Top of TASK INPUT

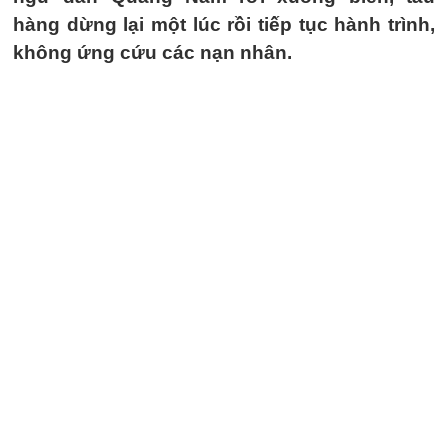
hàng dừng lại một lúc rồi tiếp tục hành trình,
không ứng cứu các nạn nhân.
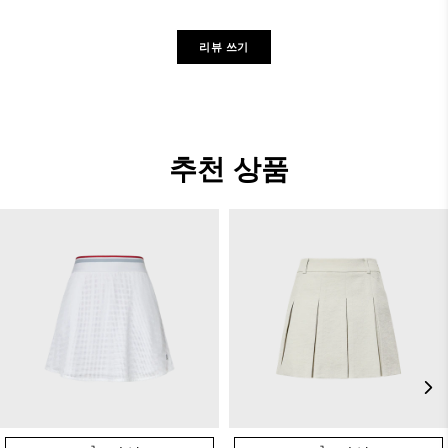
리뷰 쓰기
추천 상품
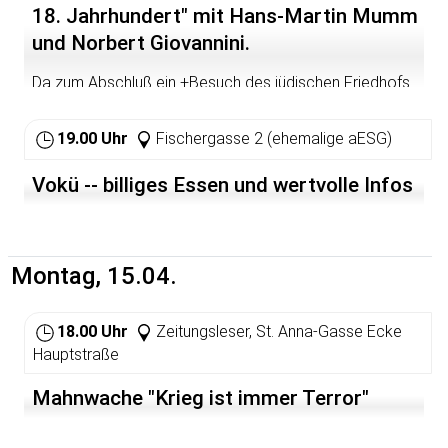
18. Jahrhundert" mit Hans-Martin Mumm
und Norbert Giovannini.
Da zum Abschluß ein +Besuch des jüdischen Friedhofs
am Klingenteich vorgesehen ist, werden die +männlichen
Teilnehmer gebeten, eine Kopfbedeckung mitzubringen.
19.00 Uhr
Fischergasse 2 (ehemalige aESG)
Vokü -- billiges Essen und wertvolle Infos
Montag, 15.04.
18.00 Uhr
Zeitungsleser, St. Anna-Gasse Ecke
Hauptstraße
Mahnwache "Krieg ist immer Terror"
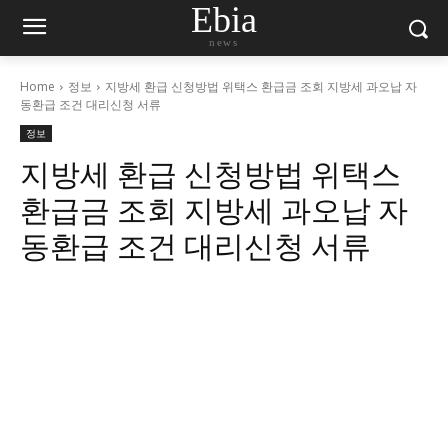
Ebia
news
Home
정보
지방세 환급 신청방법 위택스 환급금 조회 지방세 과오납 자
동환급 조건 대리신청 서류
정보
지방세 환급 신청방법 위택스
환급금 조회 지방세 과오납 자
동환급 조건 대리신청 서류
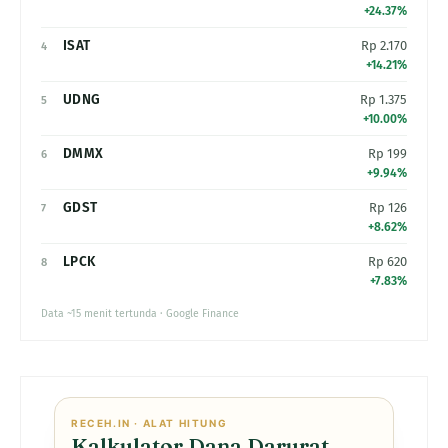
+24.37%
ISAT
Rp 2.170
4
+14.21%
UDNG
Rp 1.375
5
+10.00%
DMMX
Rp 199
6
+9.94%
GDST
Rp 126
7
+8.62%
LPCK
Rp 620
8
+7.83%
Data ~15 menit tertunda · Google Finance
RECEH.IN · ALAT HITUNG
Kalkulator Dana Darurat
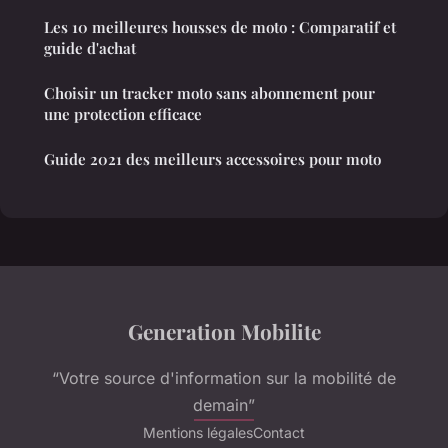
Les 10 meilleures housses de moto : Comparatif et
guide d'achat
Choisir un tracker moto sans abonnement pour
une protection efficace
Guide 2021 des meilleurs accessoires pour moto
Generation Mobilite
“Votre source d'information sur la mobilité de
demain”
Mentions légales
Contact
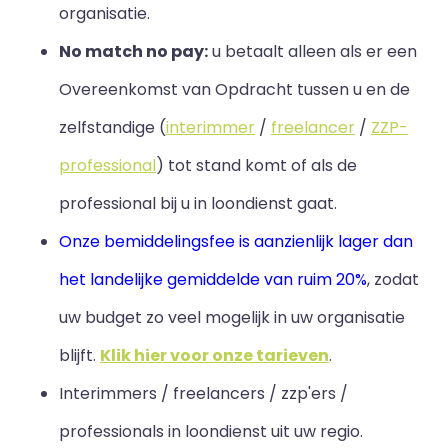
organisatie.
No match no pay:
u betaalt alleen als er een
Overeenkomst van Opdracht tussen u en de
zelfstandige (
interimmer
/
freelancer
/
ZZP-
professional
) tot stand komt of als de
professional bij u in loondienst gaat.
Onze bemiddelingsfee is aanzienlijk lager dan
het landelijke gemiddelde van ruim 20%
, zodat
uw budget zo veel mogelijk in uw organisatie
blijft
.
Klik hier voor onze tarieven
.
Interimmers / freelancers / zzp'ers /
professionals in loondienst uit uw regio.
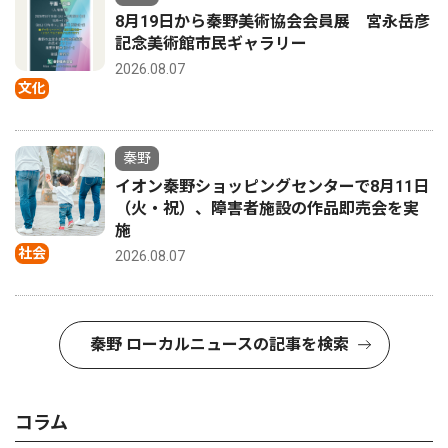
8月19日から秦野美術協会会員展 宮永岳彦
記念美術館市民ギャラリー
2026.08.07
文化
秦野
イオン秦野ショッピングセンターで8月11日
（火・祝）、障害者施設の作品即売会を実
施
社会
2026.08.07
秦野 ローカルニュースの記事を検索
コラム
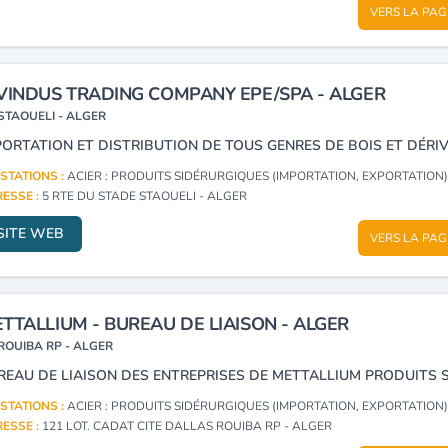
VERS LA PAG
VINDUS TRADING COMPANY EPE/SPA - ALGER
STAOUELI - ALGER
STATIONS :
ACIER : PRODUITS SIDÉRURGIQUES (IMPORTATION, EXPORTATION
ESSE :
5 RTE DU STADE STAOUELI - ALGER
SITE WEB
VERS LA PAG
TTALLIUM - BUREAU DE LIAISON - ALGER
ROUIBA RP - ALGER
STATIONS :
ACIER : PRODUITS SIDÉRURGIQUES (IMPORTATION, EXPORTATION
ESSE :
121 LOT. CADAT CITE DALLAS ROUIBA RP - ALGER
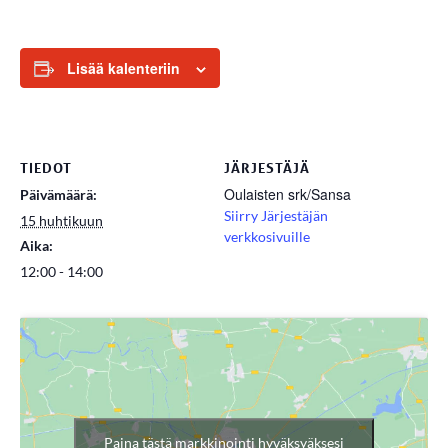
Lisää kalenteriin
TIEDOT
JÄRJESTÄJÄ
Oulaisten srk/Sansa
Päivämäärä:
Siirry Järjestäjän
15 huhtikuun
verkkosivuille
Aika:
12:00 - 14:00
Paina tästä markkinointi hyväksyäksesi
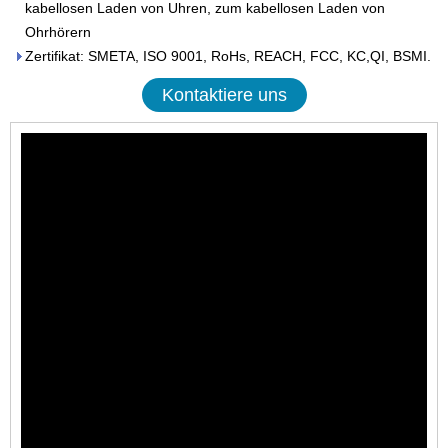
kabellosen Laden von Uhren, zum kabellosen Laden von
Ohrhörern
Zertifikat: SMETA, ISO 9001, RoHs, REACH, FCC, KC,QI, BSMI.
Kontaktiere uns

Bottom of TASK INPUT

TASK ITEM =>
From the entries above, extract every line where the word "신청방법" appears.

WRITTEN RESPONSE =>
지방세 환급 신청방법 위택스 환급금 조회 지방세 과오납 자
지방세 환급 신청방법 위택스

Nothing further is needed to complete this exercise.